As the saying goes, be careful what you wish for - you just might get it. Just ask American carmakers.

In December, the chief executive officers of General Motors and Chrysler flew, hats in hand, to Washington. They needed billions of taxpayer dollars to stay out of bankruptcy court, company executives said.

Unfortunately for all of us, they got their wish - and more than they thought they had bargained for.


On March 30, President Obama ousted General Motor's CEO. He also ordered Chrysler to join forces with a particular suitor (Fiat). And he vowed to stand behind your car's warranty. Our commander in chief is now our car czar, too.

GM and Chrysler have no one to blame but themselves. As the Brits might say, once the automakers took “the Queen's shilling,” they belonged to her army. They had no choice but to follow federal orders. Because taxpayers now have a multibillion-dollar stake in these companies, it follows, as night follows day, that Washington could demand changes in GM's management.

No wonder some banks are now returning federal bailout money. They would rather risk failure than virtually guarantee it by having policymakers in Washington tell them whom to hire and how much to pay.

So what might a government-owned automaker look like?
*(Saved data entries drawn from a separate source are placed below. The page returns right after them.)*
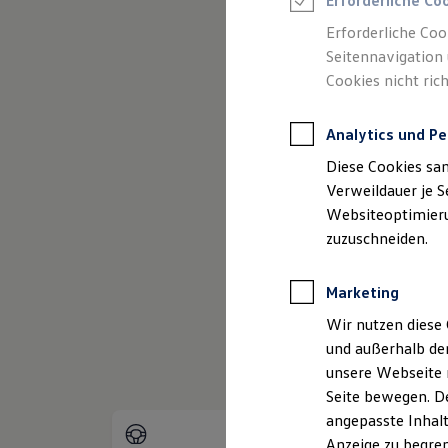
Erforderliche Co
Reifenpakete
Leasing
Erforderliche Coo
Leasing-Angebote
Seitennavigation 
Gebrauchtwagen Leasing
Cookies nicht rich
Junge Gebrauchtwagen-Leasing
Elektroauto Leasing
(
Impressum & Rechtliches
)
Kleinwagen-Leasing
Analytics und Pe
Leasing ohne Anzahlung
Finanzierung
Diese Cookies sa
Autokredit mit Schlussrate
Versicherungen und Garantien
Verweildauer je S
Kfz-Versicherung
Websiteoptimierun
Restschuldversicherungen
zuzuschneiden.
Garantien
Wartungsverträge
Geschäftskunden
Marketing
Professional Class bei Volkswagen
Großkunden
Wir nutzen diese 
Behörden
und außerhalb de
Direktkunden
Sonderfahrzeuge
unsere Webseite n
Anpfiff zum Gewinn
Seite bewegen. De
Elektromobilität
angepasste Inhalt
Elektroautos
ID. Tutorials
Anzeige zu begren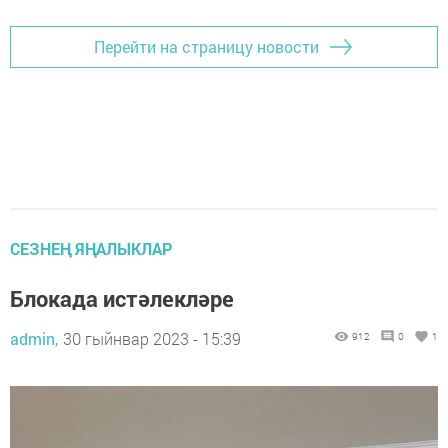
Перейти на страницу новости
СЕЗНЕҢ ЯҢАЛЫКЛАР
Блокада истәлекләре
admin,
30 гыйнвар 2023 - 15:39
912
0
1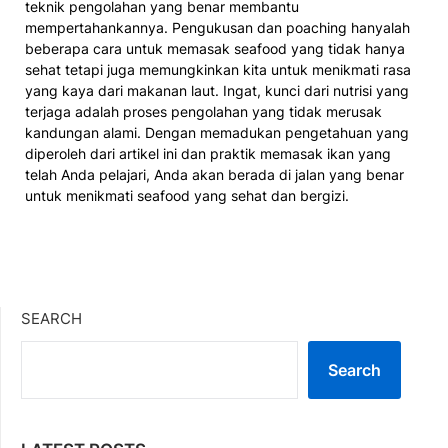
teknik pengolahan yang benar membantu
mempertahankannya. Pengukusan dan poaching hanyalah
beberapa cara untuk memasak seafood yang tidak hanya
sehat tetapi juga memungkinkan kita untuk menikmati rasa
yang kaya dari makanan laut. Ingat, kunci dari nutrisi yang
terjaga adalah proses pengolahan yang tidak merusak
kandungan alami. Dengan memadukan pengetahuan yang
diperoleh dari artikel ini dan praktik memasak ikan yang
telah Anda pelajari, Anda akan berada di jalan yang benar
untuk menikmati seafood yang sehat dan bergizi.
SEARCH
Search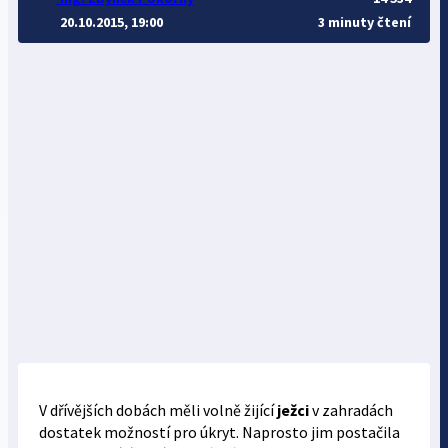
20.10.2015, 19:00
3 minuty čtení
V dřívějších dobách měli volně žijící
ježci
v zahradách
dostatek možností pro úkryt. Naprosto jim postačila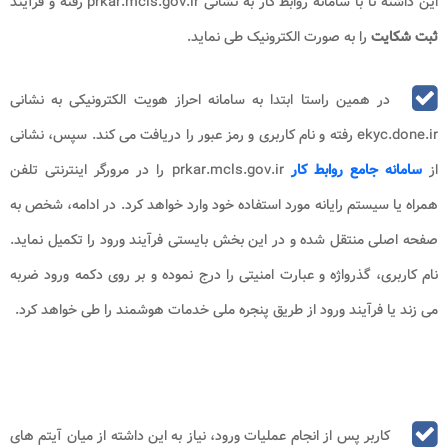
این داشته تا با سامانه روابط کار به نشانی prkar.mcls.gov.ir رفته و فرآیند
ثبت شکایت
را به صورت الکترونیک طی نماید.
در همین راستا ابتدا به سامانه احراز هویت الکترونیکی به نشانی
ekyc.done.ir رفته و نام کاربری و رمز عبور را دریافت می کند. سپس، نشانی
از
سامانه جامع روابط کار
prkar.mcls.gov.ir را در مرورگر اینترنتی تلفن
همراه یا سیستم رایانه مورد استفاده خود وارد خواهد کرد. در ادامه، شخص به
صفحه اصلی منتقل شده و در این بخش بایستی فرآیند ورود را تکمیل نماید.
نام کاربری، گذرواژه و عبارت امنیتی را درج نموده و بر روی دکمه ورود ضربه
می زند یا فرآیند ورود از طریق پنجره ملی خدمات هوشمند را طی خواهد کرد.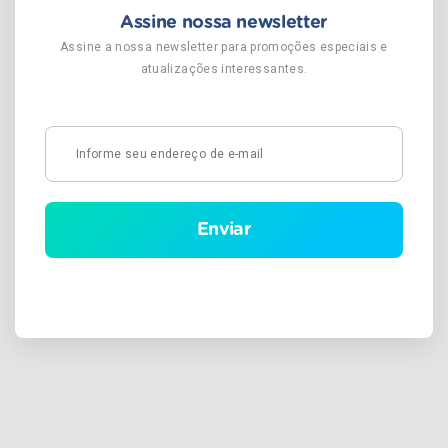
Assine nossa newsletter
Assine a nossa newsletter para promoções especiais e
atualizações interessantes.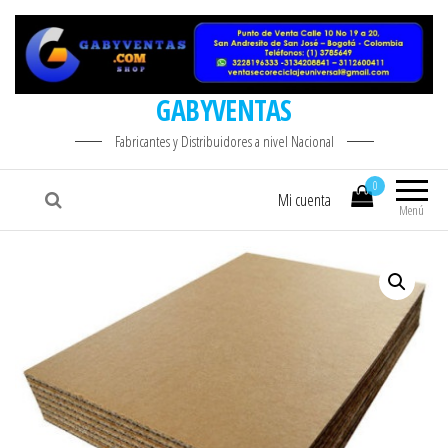
GABYVENTAS
Fabricantes y Distribuidores a nivel Nacional
0
Mi cuenta
Menú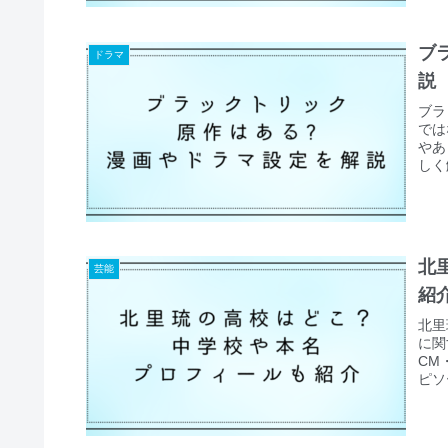
ブ
ドラマ
説
ブラ
では
やあ
しく
北
芸能
紹
北里
に関
CM
ピソ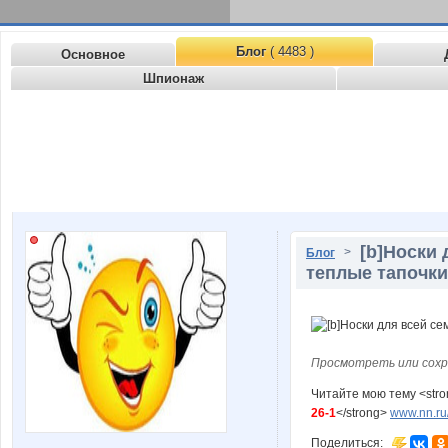
Блог
( 4483 )
Основное
Шпионаж
[b]Носки 
>
Блог
теплые тапочки 
Просмотреть или сохр
Читайте мою тему <str
26-1
</strong>
www.nn.ru/
Поделиться:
”The United States of America will lead the world in building the next generation of clean cars,” Mr. Obama announced on March 30. Yet the president's own automotive task force wrote recently that GM's electric car - finally approaching the streets after years of design work and billions of dollars spent on research and development - remains “too expensive to be commercially successful in the short-term.”
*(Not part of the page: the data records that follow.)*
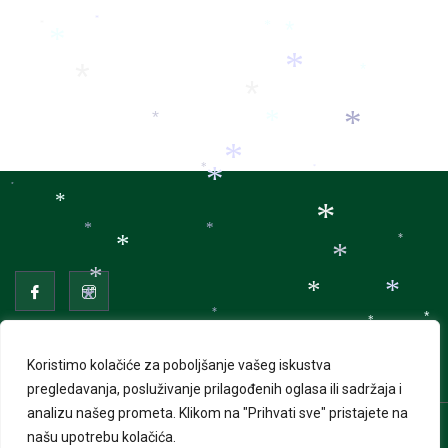
*
*
*
*
*
*
*
*
*
*
*
*
*
*
*
*
*
*
*
*
*
*
*
*
*
*
*
*
*
*
*
*
*
*
*
*
*
*
Koristimo kolačiće za poboljšanje vašeg iskustva
*
*
*
pregledavanja, posluživanje prilagođenih oglasa ili sadržaja i
*
*
*
*
*
analizu našeg prometa.
Klikom na "Prihvati sve" pristajete na
*
*
*
*
našu upotrebu kolačića.
© 2026 Advent u Puli. Sva prava pridržana | Izrada web
*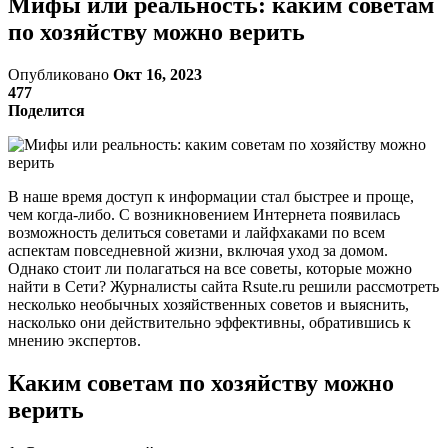
Мифы или реальность: каким советам
по хозяйству можно верить
Опубликовано
Окт 16, 2023
477
Поделится
В наше время доступ к информации стал быстрее и проще,
чем когда-либо. С возникновением Интернета появилась
возможность делиться советами и лайфхаками по всем
аспектам повседневной жизни, включая уход за домом.
Однако стоит ли полагаться на все советы, которые можно
найти в Сети? Журналисты сайта Rsute.ru решили рассмотреть
несколько необычных хозяйственных советов и выяснить,
насколько они действительно эффективны, обратившись к
мнению экспертов.
Каким советам по хозяйству можно
верить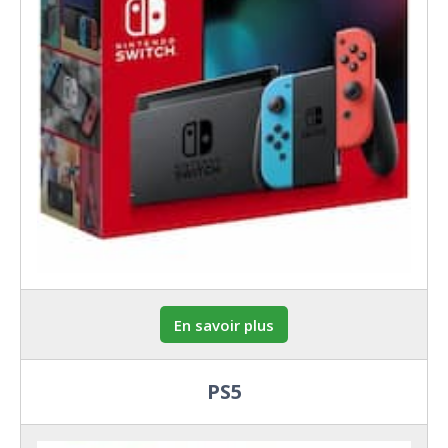
En savoir plus
PS5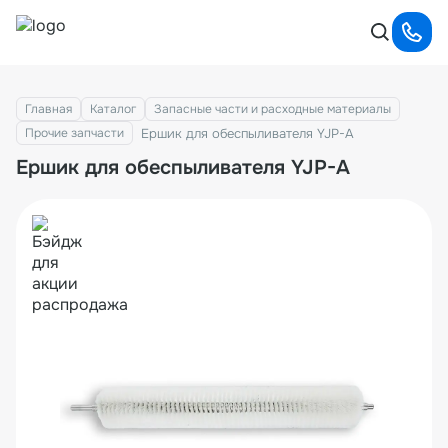
Главная
Каталог
Запасные части и расходные материалы
Ершик для обеспыливателя YJP-A
Прочие запчасти
Ершик для обеспыливателя YJP-A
Worse, Mr. Obama's team adds that “GM earns a large share of its profits from high-margin trucks and SUVs, which are vulnerable to a continuing shift in consumer preference to smaller vehicles.” So it seems the government will demand that GM manufacture compact cars.

But - and this is the multibillion-dollar question - is there really a consumer preference for smaller vehicles?
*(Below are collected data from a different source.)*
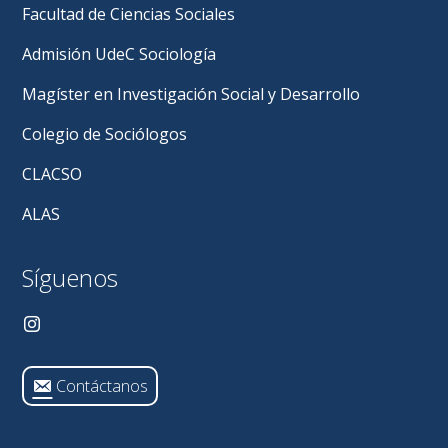
Facultad de Ciencias Sociales
Admisión UdeC Sociología
Magíster en Investigación Social y Desarrollo
Colegio de Sociólogos
CLACSO
ALAS
Síguenos
Contáctanos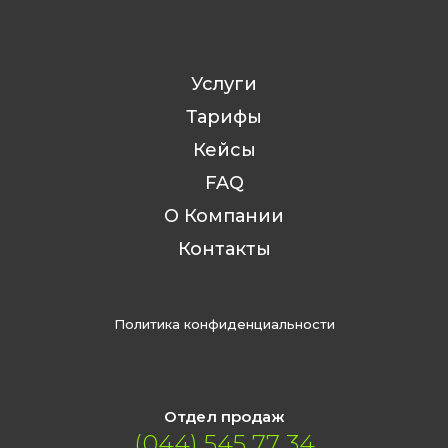
Услуги
Тарифы
Кейсы
FAQ
О Компании
Контакты
Политика конфиденциальности
Отдел продаж
(044) 545 77 34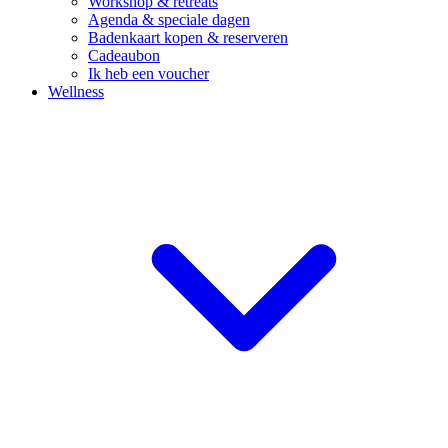
Workshop & retreats
Agenda & speciale dagen
Badenkaart kopen & reserveren
Cadeaubon
Ik heb een voucher
Wellness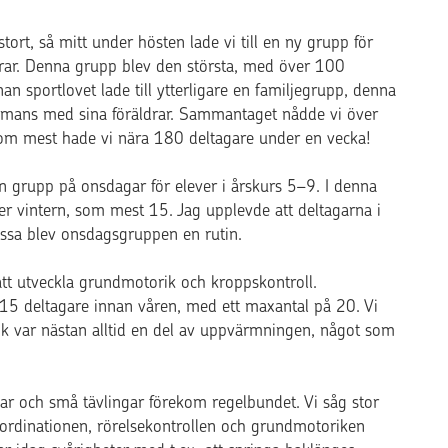
tort, så mitt under hösten lade vi till en ny grupp för
drar. Denna grupp blev den största, med över 100
 innan sportlovet lade till ytterligare en familjegrupp, denna
ammans med sina föräldrar. Sammantaget nådde vi över
 som mest hade vi nära 180 deltagare under en vecka!
 en grupp på onsdagar för elever i årskurs 5–9. I denna
r vintern, som mest 15. Jag upplevde att deltagarna i
issa blev onsdagsgruppen en rutin.
 att utveckla grundmotorik och kroppskontroll.
 15 deltagare innan våren, med ett maxantal på 20. Vi
usik var nästan alltid en del av uppvärmningen, något som
ar och små tävlingar förekom regelbundet. Vi såg stor
oordinationen, rörelsekontrollen och grundmotoriken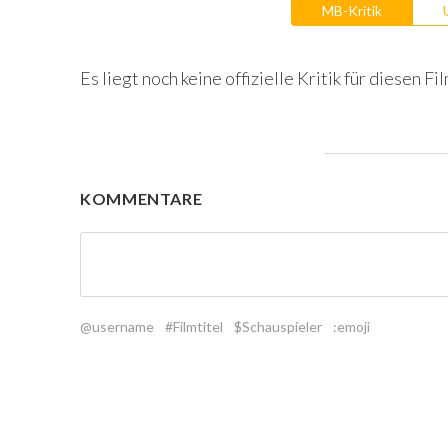
MB-Kritik
Es liegt noch keine offizielle Kritik für diesen Fil
KOMMENTARE
@username
#Filmtitel
$Schauspieler
:emoji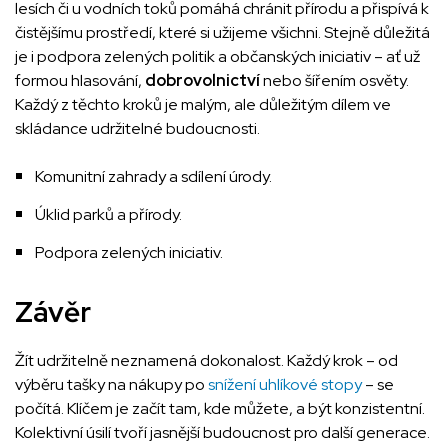
lesích či u vodních toků pomáhá chránit přírodu a přispívá k
čistějšímu prostředí, které si užijeme všichni. Stejně důležitá
je i podpora zelených politik a občanských iniciativ – ať už
formou hlasování,
dobrovolnictví
nebo šířením osvěty.
Každý z těchto kroků je malým, ale důležitým dílem ve
skládance udržitelné budoucnosti.
Komunitní zahrady a sdílení úrody.
Úklid parků a přírody.
Podpora zelených iniciativ.
Závěr
Žít udržitelně neznamená dokonalost. Každý krok – od
výběru tašky na nákupy po
snížení uhlíkové stopy
– se
počítá. Klíčem je začít tam, kde můžete, a být konzistentní.
Kolektivní úsilí tvoří jasnější budoucnost pro další generace.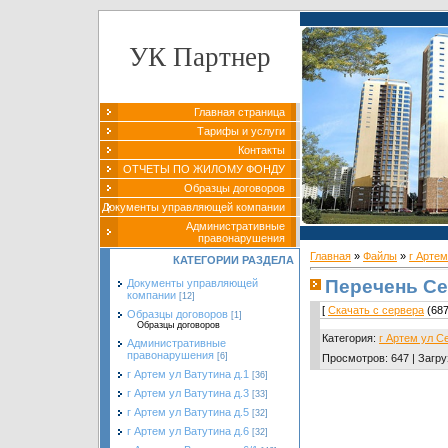
УК Партнер
Главная страница
Тарифы и услуги
Контакты
ОТЧЕТЫ ПО ЖИЛОМУ ФОНДУ
Образцы договоров
Документы управляющей компании
Административные
правонарушения
Главная
»
Файлы
»
г Артем
КАТЕГОРИИ РАЗДЕЛА
Перечень Се
Документы управляющей
компании
[12]
[
Скачать с сервера
(687
Образцы договоров
[1]
Образцы договоров
Категория
:
г Артем ул С
Административные
правонарушения
[6]
Просмотров
:
647
|
Загру
г Артем ул Ватутина д.1
[36]
г Артем ул Ватутина д.3
[33]
г Артем ул Ватутина д.5
[32]
г Артем ул Ватутина д.6
[32]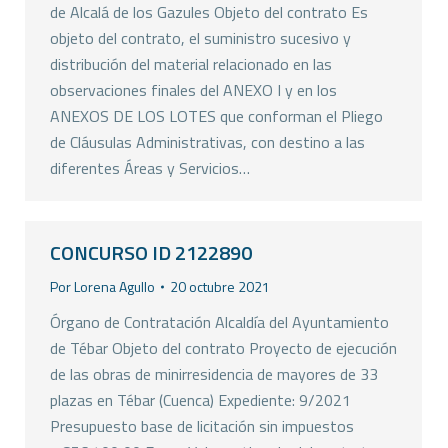
de Alcalá de los Gazules Objeto del contrato Es
objeto del contrato, el suministro sucesivo y
distribución del material relacionado en las
observaciones finales del ANEXO I y en los
ANEXOS DE LOS LOTES que conforman el Pliego
de Cláusulas Administrativas, con destino a las
diferentes Áreas y Servicios…
CONCURSO ID 2122890
Por
Lorena Agullo
20 octubre 2021
Órgano de Contratación Alcaldía del Ayuntamiento
de Tébar Objeto del contrato Proyecto de ejecución
de las obras de minirresidencia de mayores de 33
plazas en Tébar (Cuenca) Expediente: 9/2021
Presupuesto base de licitación sin impuestos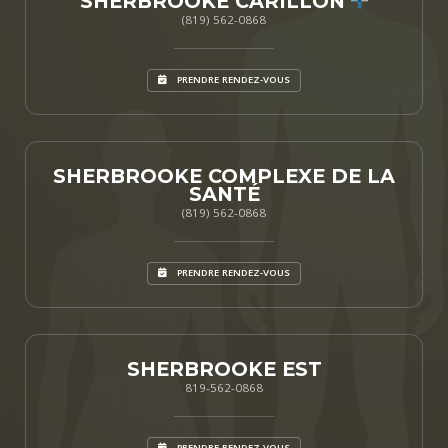
SHERBROOKE CARILLON
(819) 562-0868
PRENDRE RENDEZ-VOUS
SHERBROOKE COMPLEXE DE LA
SANTÉ
(819) 562-0868
PRENDRE RENDEZ-VOUS
SHERBROOKE EST
819-562-0868
PRENDRE RENDEZ-VOUS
Apparently not. Edmunds.com reports that in 2008, sales of fuel-efficient hybrids dropped 10.3 percent. Small cars are languishing on dealer lots, the Wall Street Journal notes. That's astounding, because throughout 2008, the price of gasoline reached levels most Americans had never dreamed it could. Yet as soon as gas prices tumbled, so did hybrid sales.

Meanwhile, in November, GM had workers at its auto plant in Texas - the only one where its big sport utility vehicles are made - working overtime to produce the vehicles people were actually buying. Half the cars sold in the United States in December were SUVs.

Consumers are fickle. They haven't wanted enough of the cars GM has made in recent years, so the company's market share has eroded. There's no reason to expect Americans will be eager to buy the cars a government committee orders it to build.

Quite the contrary, in fact. One of GM's problems has been that it can't change its product line as quickly as its competitors can. Honda, for example, runs a plant that can switch from making compacts to crossover SUVs in an afternoon. It takes GM and Ford months to switch over a line and costs hundreds of millions of dollars. If GM's problem today is that it's inefficient, wait until layers of federal bureaucracy are added to the company's management structure.